His next appearance on a public platform after the Newcastle meeting was fixed for November 20th at Bristol, and opposition was promptly threatened, somewhat to the surprise of Professor F. W. Newman, who had been asked to take the chair.
"I do not read the papers daily" (the Professor wrote), "and was quite unaware that any animosity against Sir Charles Dilke existed among the Bristol Liberals. But I think it is high time that the Liberal party everywhere be pulled out of the grooves of routine, and that new men take the lead of it. I hope there will not be a mere noisy disturbance, but I will try to do my duty in any case."
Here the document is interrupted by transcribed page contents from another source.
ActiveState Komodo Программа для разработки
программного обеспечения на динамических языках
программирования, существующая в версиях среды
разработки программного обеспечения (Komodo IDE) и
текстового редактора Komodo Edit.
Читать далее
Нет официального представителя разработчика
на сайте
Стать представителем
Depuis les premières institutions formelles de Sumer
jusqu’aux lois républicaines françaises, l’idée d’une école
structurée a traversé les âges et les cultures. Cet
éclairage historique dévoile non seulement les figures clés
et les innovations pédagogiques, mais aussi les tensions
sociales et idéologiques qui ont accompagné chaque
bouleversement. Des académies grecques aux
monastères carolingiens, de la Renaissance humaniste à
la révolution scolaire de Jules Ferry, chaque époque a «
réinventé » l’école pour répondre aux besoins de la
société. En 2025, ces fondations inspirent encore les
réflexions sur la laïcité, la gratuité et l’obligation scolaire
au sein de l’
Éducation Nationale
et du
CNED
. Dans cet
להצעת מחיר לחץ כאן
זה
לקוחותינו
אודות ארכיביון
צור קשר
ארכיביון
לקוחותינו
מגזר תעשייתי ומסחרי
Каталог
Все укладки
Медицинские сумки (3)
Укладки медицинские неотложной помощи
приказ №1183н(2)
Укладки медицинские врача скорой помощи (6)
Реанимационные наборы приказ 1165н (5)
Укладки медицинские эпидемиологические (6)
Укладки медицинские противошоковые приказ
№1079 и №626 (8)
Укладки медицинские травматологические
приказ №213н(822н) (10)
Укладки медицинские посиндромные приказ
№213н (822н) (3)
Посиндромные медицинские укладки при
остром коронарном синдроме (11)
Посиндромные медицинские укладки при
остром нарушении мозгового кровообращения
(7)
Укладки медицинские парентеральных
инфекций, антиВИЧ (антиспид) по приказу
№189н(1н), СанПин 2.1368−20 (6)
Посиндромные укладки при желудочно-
There was a noisy disturbance, but at Leeds on November 23rd the chairman of the meeting was Alderman Carter, a Radical member of Parliament, of considerable local influence, and an immense hall was packed by 5,000 supporters who secured the speaker from any interruption. Under these conditions, Sir Charles delivered a speech much better, in his own opinion, than the Newcastle discourse. As he put it many years later, the former was on the cost of the Crown, the second a defence of the right of free speech in the discussion of the cost of the Crown. [Footnote: Private letter to the Editor of Reynolds's Newspaper, June 23rd, 1894.]
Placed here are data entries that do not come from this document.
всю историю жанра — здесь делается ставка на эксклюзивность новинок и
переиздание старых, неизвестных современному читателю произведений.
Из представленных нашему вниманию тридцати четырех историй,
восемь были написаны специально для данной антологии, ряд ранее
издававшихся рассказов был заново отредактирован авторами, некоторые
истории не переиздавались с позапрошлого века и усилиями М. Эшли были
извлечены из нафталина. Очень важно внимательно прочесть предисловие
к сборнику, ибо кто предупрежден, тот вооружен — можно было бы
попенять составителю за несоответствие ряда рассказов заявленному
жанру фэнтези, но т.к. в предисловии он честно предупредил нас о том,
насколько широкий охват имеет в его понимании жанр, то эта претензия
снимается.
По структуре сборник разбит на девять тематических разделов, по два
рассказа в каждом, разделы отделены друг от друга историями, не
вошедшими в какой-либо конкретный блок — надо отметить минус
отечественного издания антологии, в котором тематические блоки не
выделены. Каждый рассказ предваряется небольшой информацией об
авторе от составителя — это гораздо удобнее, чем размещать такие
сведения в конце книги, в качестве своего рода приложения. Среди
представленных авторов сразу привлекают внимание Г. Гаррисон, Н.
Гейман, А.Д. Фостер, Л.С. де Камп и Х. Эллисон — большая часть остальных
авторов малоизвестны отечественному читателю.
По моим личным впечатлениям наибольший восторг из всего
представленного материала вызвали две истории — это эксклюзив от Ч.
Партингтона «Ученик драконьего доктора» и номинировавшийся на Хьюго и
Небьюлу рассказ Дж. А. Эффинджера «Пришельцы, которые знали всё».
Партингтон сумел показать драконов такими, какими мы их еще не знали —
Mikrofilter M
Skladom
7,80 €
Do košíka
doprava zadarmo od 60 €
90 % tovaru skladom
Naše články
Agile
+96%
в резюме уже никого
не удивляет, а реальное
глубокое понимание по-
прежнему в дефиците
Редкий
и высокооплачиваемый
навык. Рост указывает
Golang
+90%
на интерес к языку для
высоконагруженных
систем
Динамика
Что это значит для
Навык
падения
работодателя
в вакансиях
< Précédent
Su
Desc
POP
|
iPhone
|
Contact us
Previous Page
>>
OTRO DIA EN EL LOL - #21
A main part of his defence was devoted to one point on which throughout all this controversy he showed himself sensitive. "I care nothing," he said at Leeds, "for the ridiculous cry of 'treason,' but I do care a great deal for a charge of having used discourteous words towards the Queen;" and he went on to explain by citation of his speech that 'the malversation, if there was one,' had been charged, not against the Queen, but against the neglect of her Ministers. He added now that the "breach of the spirit of the Civil List Act," in allowing the savings to accumulate, was one for which neither the present Government nor the Opposition were responsible so much as their predecessors; and he made it doubly clear that, although he desired to see savings made for the public, his true objection to the office of Hereditary Grand Falconer and other sinecures was 'not on account of the money that they cost, but on account of the miserable political and moral tone which was set by their retention.' Asserting that the Duke of Edinburgh had been appointed to an independent naval command without the training which other officers would have undergone, he reverted to the ideal of the model State:
"To say these things is not to condemn the monarchy, because they are no necessary part of the monarchy, although the opposite idea—that of promotion by merit alone and of the non-recognition of any claims founded upon birth—is commonly accepted as republican. I care not whether you call it republican or whether you do not, but I say that it is the only principle upon which, if we are to keep our place among the nations, we can for the future act."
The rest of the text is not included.